Technical Challenge: Checking For Overlap in a Series of Ranges
Introduction
I recently stumbled across a question that seemed fairly innocent at first. Something like:
Given 3-5 price ranges, validate that none of them overlap.
It wasn't immediately clear to me why this would ever be a validation step that would be required, but that's not important here. For our sake, we can assume that our ranges are given in the form of:
$ranges = [
[0, 5],
[8, 13],
[18, 20],
];And we can assume that:
- All values are always integers
- The first number in a range is always smaller than the second
- Ranges are not necessarily in sorted order.
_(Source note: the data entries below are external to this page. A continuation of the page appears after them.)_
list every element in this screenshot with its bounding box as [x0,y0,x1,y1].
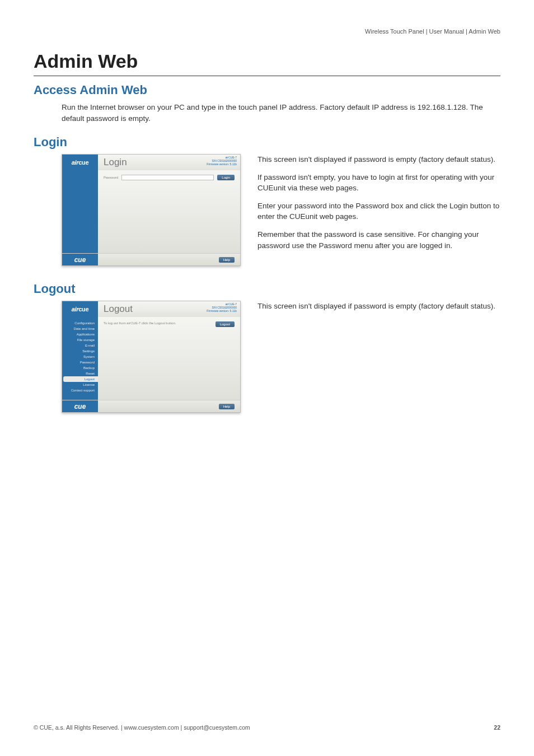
breadcrumb: Wireless Touch Panel | User Manual | Adm… [34,28,500,35]
brand-cell: aircue [62,155,98,170]
cue-logo: cue [74,403,86,410]
brand-cell: aircue [62,301,98,317]
heading-login: Login [34,135,500,150]
footer-left: © CUE, a.s. All Rights Reserved. | www.c… [34,724,250,731]
window-meta: airCUE-7 S/N CS0162000000 Firmware versi… [195,155,240,170]
page-title: Admin Web [34,50,500,76]
page-footer: © CUE, a.s. All Rights Reserved. | www.c… [34,724,500,731]
heading-logout: Logout [34,282,500,296]
sidebar-item[interactable]: E-mail [62,343,98,348]
sidebar-item[interactable]: File storage [62,337,98,343]
help-button[interactable]: Help [219,257,235,263]
page-number: 22 [494,724,500,731]
heading-access: Access Admin Web [34,83,500,97]
sidebar-item[interactable]: System [62,354,98,360]
password-input[interactable] [121,175,214,180]
sidebar-item[interactable]: Configuration [62,320,98,326]
login-button[interactable]: Login [217,175,235,180]
login-p1: This screen isn't displayed if password … [257,154,500,165]
help-button[interactable]: Help [219,404,235,409]
sidebar-empty [62,170,98,253]
sidebar-item[interactable]: Settings [62,348,98,354]
window-title: Login [98,155,195,170]
sidebar-item[interactable]: Logout [63,376,98,382]
window-meta: airCUE-7 S/N CS0162000000 Firmware versi… [195,301,240,317]
sidebar-item[interactable]: License [62,382,98,388]
cue-logo: cue [74,256,86,264]
aircue-logo: aircue [72,306,89,312]
login-p4: Remember that the password is case sensi… [257,229,500,251]
sidebar-item[interactable]: Backup [62,365,98,371]
sidebar-item[interactable]: Applications [62,332,98,337]
sidebar-item[interactable]: Date and time [62,326,98,332]
cue-brand: cue [62,400,98,412]
logout-button[interactable]: Logout [216,321,235,327]
sidebar-item[interactable]: Reset [62,371,98,376]
logout-window: aircue Logout airCUE-7 S/N CS0162000000 … [62,301,241,413]
logout-p1: This screen isn't displayed if password … [257,301,500,312]
meta-firmware: Firmware version: 5.11b [195,162,237,166]
login-p2: If password isn't empty, you have to log… [257,172,500,194]
logout-text: To log out from airCUE-7 click the Logou… [104,321,176,325]
sidebar-item[interactable]: Contact support [62,388,98,393]
aircue-logo: aircue [72,159,89,166]
logout-description: This screen isn't displayed if password … [257,301,500,413]
login-description: This screen isn't displayed if password … [257,154,500,266]
sidebar: ConfigurationDate and timeApplicationsFi… [62,317,98,400]
sidebar-item[interactable]: Password [62,360,98,365]
cue-brand: cue [62,254,98,265]
meta-firmware: Firmware version: 5.11b [195,309,237,312]
login-p3: Enter your password into the Password bo… [257,200,500,222]
login-window: aircue Login airCUE-7 S/N CS0162000000 F… [62,154,241,266]
password-label: Password [104,176,118,179]
access-text: Run the Internet browser on your PC and … [62,102,500,124]
window-title: Logout [98,301,195,317]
Given the low quantity of ranges, a pretty naive approach solves the problem for almost all implementations. Something like:
for ($i = 0; $i < $count; $i++) {
for ($j = $i + 1; $j < $count; $j++) {
if ($ranges[$i][0] <= $ranges[$j][1] && $ranges[$j][0] <= $tanges[$i][1])) {
$overlaps[] = [$ranges[$i], $ranges[$j]];
}
}
}We're calling this one the Naive Scanner
And that's it, that's the challenge.
However since then, it's been playing in my head and I've been wondering if there's a better way. What if the 3-5 price range was removed? If we expand the number of inputs and come up with a better implementation, do we see the same improvements with a small quantity of inputs?
It's been a while since I had a play with phpbench/phpbench, so let's dig into this a bit.
Problem Statement
Since this is an expansion on a question that's been running around in my brain for a few days, we need to come up with the constraints of the problem we're trying to solve for. This isn't how these questions usually happen, but in my head we want to solve for:
Given n ranges of integers, write a method that scans a list of ranges and determines if any of the ranges overlap.
As a reminder, our list of assumptions from above:
- All values are always integers
- The first number in a range is always smaller than the second
- Ranges are not necessarily in sorted order.
I don't think it needs to be any more complicated than that, but seeing as we control the problem and the solution this time we're going to need to put together some generators to confirm our approach a little later on. Since our problem statement only cares about if there is an overlap and not how many overlaps there are (keeping in the spirit of the validation nature of the original question), we need to be able to control the number overlaps being generated as well.
Therefore instead of being able to rely on a bunch of random numbers thrown together, it's best if we use a cumulative sum to work our way through.
class ArrayRangesGenerator
{
const int MIN_STEP_SIZE = 1;
const int MAX_STEP_SIZE = 10;
public static function generate(int $count, bool $overlap = false): array
{
$ranges = [];
$counter = 0;
if ($overlap) {
$count--;
}
for ($i = 0; $i < $count; $i++) {
$start = $counter += self::getRandomNumber();
$end = $counter += self::getRandomNumber();
$ranges[] = [$start, $end];
}
if ($overlap) {
$pluck = $ranges[array_rand($ranges)];
$ranges[] = [$pluck[0] - self::getRandomNumber(), $pluck[1] + self::getRandomNumber()];
}
return $ranges;
}
private static function getRandomNumber(): int
{
return rand(self::MIN_STEP_SIZE, self::MAX_STEP_SIZE);
}
}This should generate us any number of ranges we want in an array, which we can use for inputs.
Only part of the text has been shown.